Rattle Chapbook Prize
Deadline: January 15, 2025
The annual Rattle Chapbook Prize gives poets something truly special. Every year, three winners will each receive: $5,000 cash, 500 contributor copies, and distribution to Rattle's ~8,000 subscribers. In a world where a successful full-length poetry book might sell 1,000 copies, the winning book will reach an audience eight times as large on its release day alone—an audience that includes many other literary magazines, presses, and well-known poets. This will be a chapbook to launch a career.
And maybe the best part is this: The $30 entry fee is just a standard subscription to Rattle, which includes four issues of the magazine and three winning chapbooks, even if one of them isn't yours.
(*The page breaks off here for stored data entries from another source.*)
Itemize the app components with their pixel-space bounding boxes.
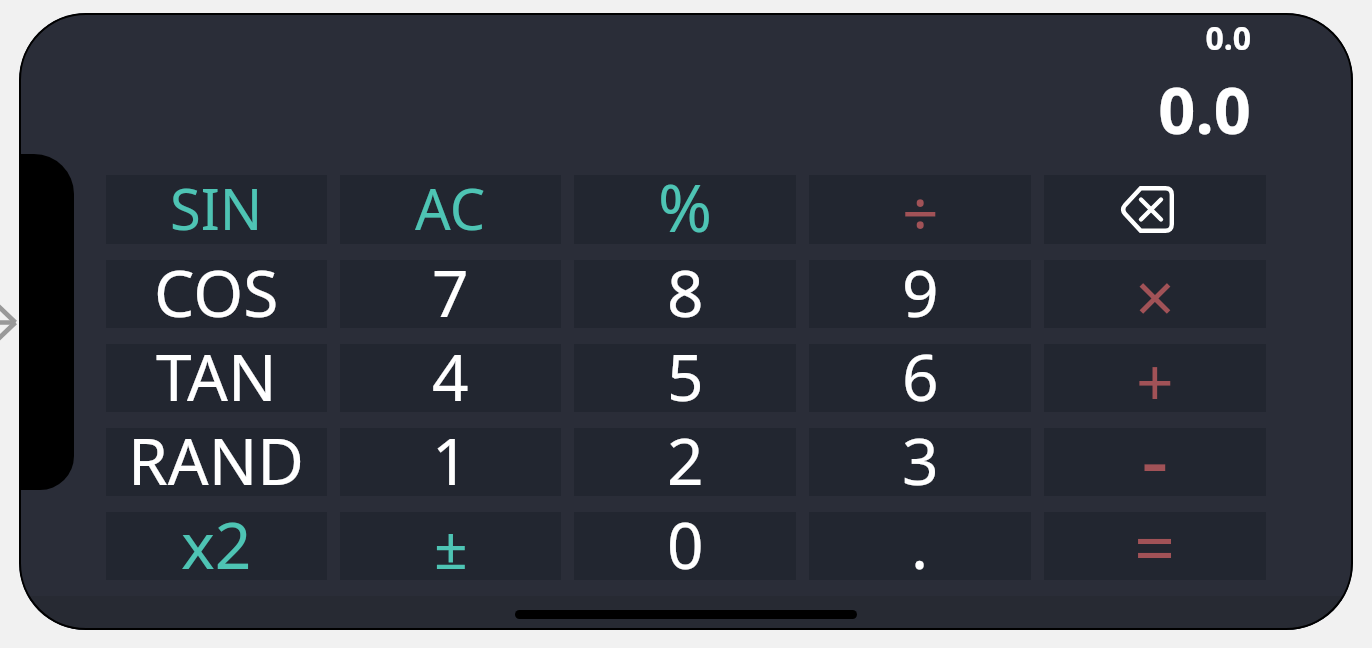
button[interactable]: + [1044,344,1266,412]
staticText: 5 [667,333,704,420]
staticText: % [658,163,713,252]
other: Backspace [1119,186,1174,233]
staticText: 8 [667,249,704,336]
staticText: 3 [902,417,939,504]
button[interactable]: x2 [106,512,327,580]
staticText: SIN [170,170,263,246]
button[interactable]: 6 [809,344,1031,412]
button[interactable]: RAND [106,428,327,496]
staticText: x2 [181,501,252,588]
staticText: COS [154,249,279,336]
button[interactable]: 9 [809,260,1031,328]
staticText: + [1136,335,1174,425]
button[interactable]: 0 [574,512,796,580]
button[interactable]: Backspace [1044,175,1266,244]
staticText: 0.0 [19,16,1251,60]
staticText: - [1141,399,1169,516]
other: Next screen [0,300,17,345]
staticText: 6 [902,333,939,420]
button[interactable]: ± [340,512,561,580]
button[interactable]: 4 [340,344,561,412]
staticText: RAND [128,417,305,504]
staticText: AC [415,170,486,246]
staticText: ÷ [902,169,939,256]
staticText: ± [434,506,468,586]
button[interactable]: 5 [574,344,796,412]
button[interactable]: SIN [106,175,327,244]
button[interactable]: 8 [574,260,796,328]
button[interactable]: = [1044,512,1266,580]
staticText: 9 [902,249,939,336]
button[interactable]: TAN [106,344,327,412]
staticText: 0.0 [19,65,1251,154]
button[interactable]: AC [340,175,561,244]
button[interactable]: 1 [340,428,561,496]
staticText: = [1134,497,1176,595]
button[interactable]: 7 [340,260,561,328]
staticText: 4 [432,333,469,420]
button[interactable]: 3 [809,428,1031,496]
staticText: . [911,501,929,588]
staticText: × [1135,248,1176,343]
button[interactable]: % [574,175,796,244]
button[interactable]: 2 [574,428,796,496]
staticText: 7 [432,249,469,336]
staticText: 1 [432,417,469,504]
staticText: 2 [667,417,704,504]
staticText: TAN [156,333,277,420]
staticText: 0 [667,501,704,588]
button[interactable]: COS [106,260,327,328]
button[interactable]: × [1044,260,1266,328]
button[interactable]: ÷ [809,175,1031,244]
button[interactable]: - [1044,428,1266,496]
button[interactable]: . [809,512,1031,580]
Rattle is one of the most-read literary journals in the world—find out why just by entering! For more information, visit our website.
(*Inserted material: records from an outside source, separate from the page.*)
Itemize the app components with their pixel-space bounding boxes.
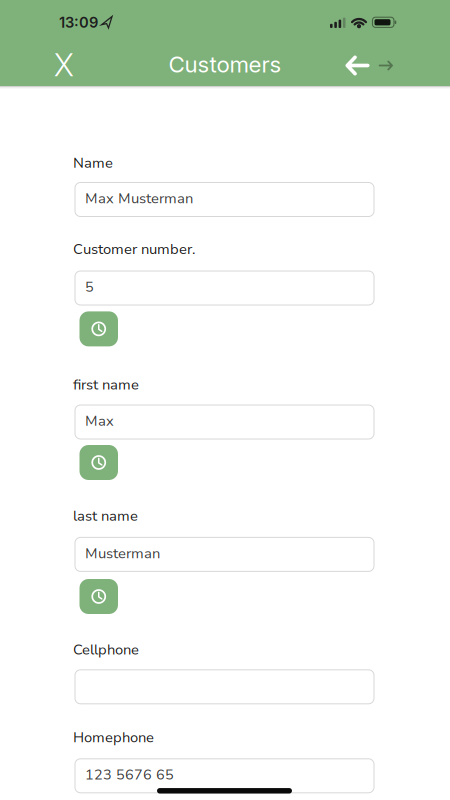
staticText: last name [73,506,138,526]
staticText: 123 5676 65 [85,765,174,785]
staticText: Cellphone [73,640,139,660]
button[interactable]: 5 [75,271,374,305]
button[interactable]: Max [75,405,374,439]
staticText: Customers [168,51,282,78]
staticText: Homephone [73,728,154,747]
button[interactable]: Back [347,56,368,74]
staticText: 5 [85,277,94,297]
staticText: Customer number. [73,240,195,259]
button[interactable]: Set time [80,445,118,480]
staticText: 13:09 [59,13,98,31]
staticText: Max [85,411,114,431]
staticText: Name [73,153,113,173]
staticText: X [54,46,74,84]
button[interactable]: Set time [80,311,118,346]
staticText: Musterman [85,544,160,563]
button[interactable]: Musterman [75,537,374,571]
button[interactable]: 123 5676 65 [75,759,374,793]
button[interactable]: Close [42,43,86,87]
staticText: Max Musterman [85,189,193,208]
staticText: first name [73,375,139,395]
button[interactable]: Set time [80,579,118,614]
button[interactable]: Text field [75,670,374,704]
button[interactable]: Forward [380,60,392,70]
button[interactable]: Max Musterman [75,182,374,216]
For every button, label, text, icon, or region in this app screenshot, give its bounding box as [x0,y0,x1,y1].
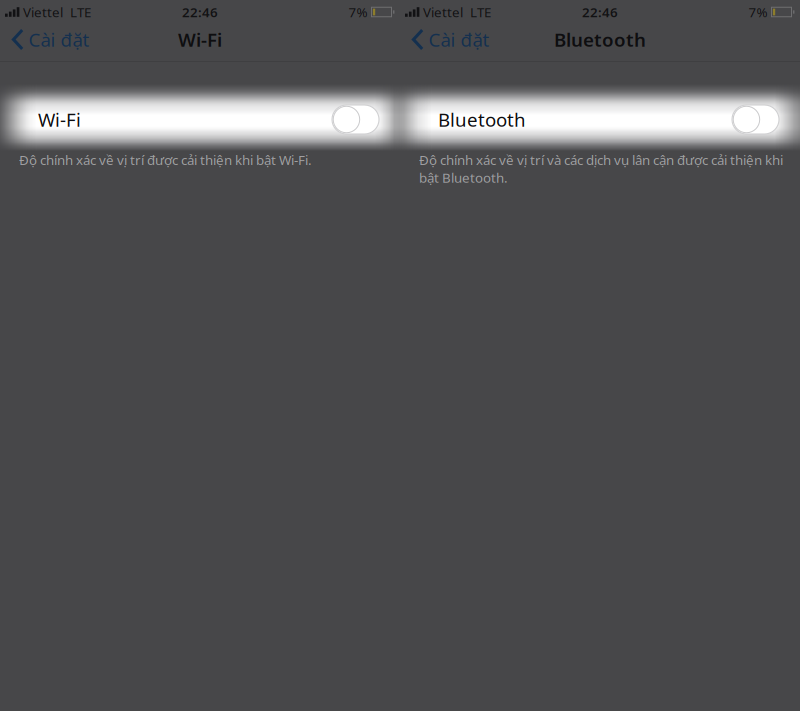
staticText: Độ chính xác về vị trí và các dịch vụ lâ… [419,151,783,186]
staticText: Cài đặt [29,27,90,52]
button[interactable]: Bluetooth [400,102,800,136]
staticText: 22:46 [582,3,618,21]
staticText: Viettel [423,3,463,21]
staticText: 7% [348,3,368,21]
staticText: Viettel [23,3,63,21]
staticText: Bluetooth [554,27,646,52]
staticText: Cài đặt [429,27,490,52]
staticText: LTE [470,3,491,21]
button[interactable]: Cài đặt [400,24,500,55]
staticText: 22:46 [182,3,218,21]
button[interactable]: Wi-Fi [0,102,400,136]
staticText: Độ chính xác về vị trí được cải thiện kh… [19,151,312,169]
staticText: Wi-Fi [38,107,81,132]
staticText: 7% [748,3,768,21]
staticText: Bluetooth [438,107,526,132]
staticText: LTE [70,3,91,21]
button[interactable]: Cài đặt [0,24,100,55]
staticText: Wi-Fi [178,27,222,52]
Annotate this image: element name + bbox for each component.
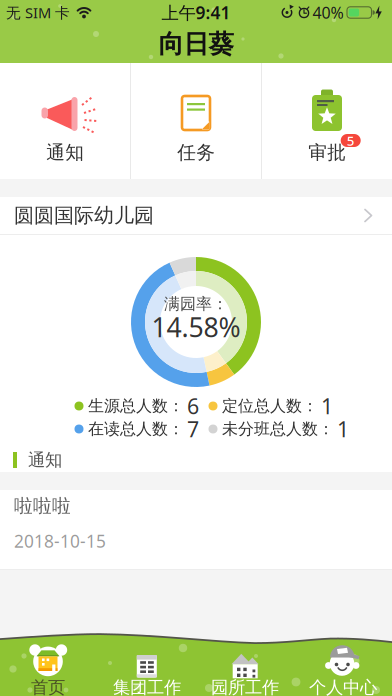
staticText: 通知 xyxy=(28,449,62,471)
staticText: 任务 xyxy=(177,141,215,164)
staticText: 审批 xyxy=(308,141,346,164)
staticText: 在读总人数： xyxy=(88,419,184,439)
button[interactable]: 5 xyxy=(262,63,392,179)
staticText: 1 xyxy=(321,392,333,420)
staticText: 上午9:41 xyxy=(162,1,230,24)
staticText: 无 SIM 卡 xyxy=(6,3,70,22)
staticText: 定位总人数： xyxy=(222,396,318,416)
staticText: 7 xyxy=(187,415,199,443)
staticText: 通知 xyxy=(46,141,84,164)
staticText: 6 xyxy=(187,392,199,420)
staticText: 圆圆国际幼儿园 xyxy=(14,203,154,228)
staticText: 满园率： xyxy=(164,294,228,314)
staticText: 啦啦啦 xyxy=(14,494,71,517)
button[interactable]: 啦啦啦 xyxy=(0,490,392,570)
staticText: 集团工作 xyxy=(113,677,181,696)
button[interactable]: 任务 xyxy=(131,63,261,179)
staticText: 1 xyxy=(337,415,349,443)
staticText: 生源总人数： xyxy=(88,396,184,416)
staticText: 40% xyxy=(312,2,344,23)
button[interactable]: 通知 xyxy=(0,63,130,179)
staticText: 个人中心 xyxy=(309,677,377,696)
staticText: 首页 xyxy=(31,677,65,696)
staticText: 未分班总人数： xyxy=(222,419,334,439)
staticText: 14.58% xyxy=(152,309,240,345)
button[interactable]: 园所工作 xyxy=(196,640,294,696)
button[interactable]: 集团工作 xyxy=(98,640,196,696)
staticText: 园所工作 xyxy=(211,677,279,696)
staticText: 2018-10-15 xyxy=(14,530,106,552)
staticText: 向日葵 xyxy=(158,28,234,60)
staticText: 5 xyxy=(347,132,355,149)
button[interactable]: 圆圆国际幼儿园 xyxy=(0,197,392,234)
button[interactable]: 首页 xyxy=(0,640,98,696)
button[interactable]: 个人中心 xyxy=(294,640,392,696)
We congratulate our three winners from our 2024 contest:
- Eric Kocher, Sky Mall (Fall 2024)
- Denise Duhamel, In Which (Winter 2024)
- Kat Lehmann, no matter how it ends a bluebird's song (Spring 2025)
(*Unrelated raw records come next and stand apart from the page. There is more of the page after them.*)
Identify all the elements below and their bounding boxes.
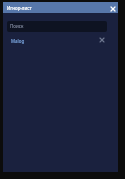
staticText: Malog (11, 38, 25, 44)
button[interactable]: Malog (3, 35, 118, 48)
staticText: Поиск (10, 23, 24, 29)
button[interactable]: Закрыть (109, 5, 117, 13)
button[interactable]: Удалить из игнор-листа (98, 36, 106, 44)
staticText: Игнор-лист (7, 5, 32, 11)
button[interactable]: Поиск (7, 21, 107, 32)
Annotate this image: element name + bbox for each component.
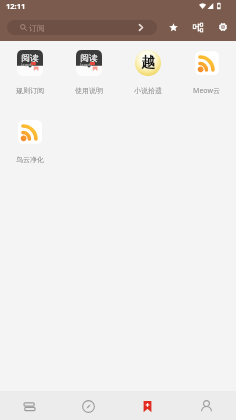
button[interactable]: 越 (118, 41, 177, 110)
staticText: 越 (141, 54, 155, 72)
staticText: Legado (73, 62, 99, 67)
staticText: 阅读 (76, 53, 102, 64)
button[interactable]: Profile (177, 392, 236, 420)
button[interactable]: Bookshelf (0, 392, 59, 420)
button[interactable]: 阅读 (59, 41, 118, 110)
button[interactable]: 阅读 (0, 41, 59, 110)
button[interactable]: Favorites (161, 15, 185, 39)
staticText: 鸟云净化 (16, 155, 44, 164)
staticText: 规则订阅 (16, 86, 44, 95)
staticText: 阅读 (17, 53, 43, 64)
button[interactable]: Subscriptions (118, 392, 177, 420)
staticText: 订阅 (29, 23, 45, 33)
button[interactable]: 订阅 (7, 20, 157, 35)
button[interactable]: 鸟云净化 (0, 110, 59, 179)
button[interactable]: Explore (59, 392, 118, 420)
staticText: 使用说明 (75, 86, 103, 95)
staticText: Legado (14, 62, 40, 67)
button[interactable]: Share (186, 15, 210, 39)
staticText: Meow云 (193, 86, 220, 96)
button[interactable]: Settings (211, 15, 235, 39)
button[interactable]: Meow云 (177, 41, 236, 110)
staticText: 小说拾遗 (134, 86, 162, 95)
staticText: 12:11 (6, 1, 26, 11)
Please enjoy this poem by 2023 winner George Bilgere. It appears in Cheap Motels of My Youth, published by Rattle in 2024.
Abandoned Bicycle
A bicycle—a nice one—
has been locked to the lamp post
all summer and fall.
Tires gone flat.
A congregation of leaves
worshipping the wheels.
And on the brake levers
and the tiny bolts
that held the seat exactly
where someone wanted it to be,
rust is constructing
its sprawling embassies.
Maybe a drunk drifted
over yellow lines. A clot
formed in the thigh
and moved north.
Or somebody just got
sick and tired.
Anyway, the bike is waiting.
Its metals gleam urgently.
Soon the scavengers will come.
The pedals—unable to live
without each other—will vanish
into a fresh new marriage.
The seat will disappear
into a seat-shaped abyss.
One night, someone
will help himself to a wheel.
Not quite a bicycle,
but a start.
And the bike,
like an abandoned person,
will become a clock,
calibrated to measure
the precise duration
of loneliness.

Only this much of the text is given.